** The task **
Quote exactly, and only, the lines from the one with "January 15, 2026 · Bell 206L-3 · N868H" through the end of the listing.

**********

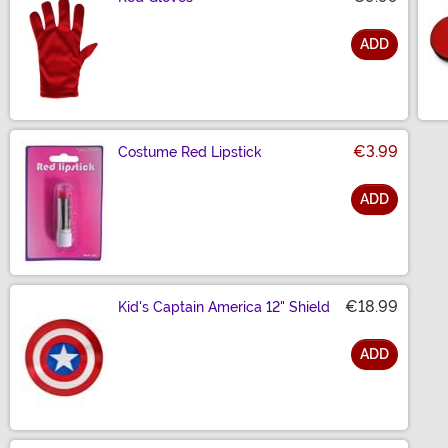
ADD
Size
€3.99
Costume Red Lipstick
ADD
Size
€18.99
Kid's Captain America 12" Shield
ADD
Size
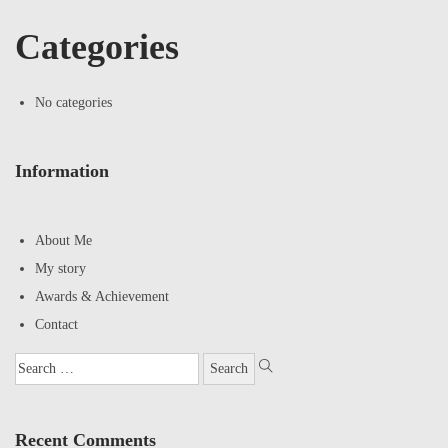
Categories
No categories
Information
About Me
My story
Awards & Achievement
Contact
Recent Comments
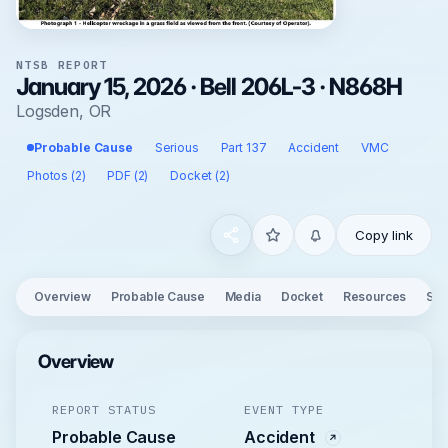
NTSB REPORT
January 15, 2026 · Bell 206L-3 · N868H
Logsden, OR
Probable Cause
Serious
Part 137
Accident
VMC
Photos (2)
PDF (2)
Docket (2)
Copy link
Overview
Probable Cause
Media
Docket
Resources
See
Overview
REPORT STATUS
EVENT TYPE
Probable Cause
Accident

**********

** Response area **
January 15, 2026 · Bell 206L-3 · N868H
Logsden, OR
Probable Cause
Serious
Part 137
Accident
VMC
Photos (2)
PDF (2)
Docket (2)
Copy link
Overview
Probable Cause
Media
Docket
Resources
See
Overview
REPORT STATUS
EVENT TYPE
Probable Cause
Accident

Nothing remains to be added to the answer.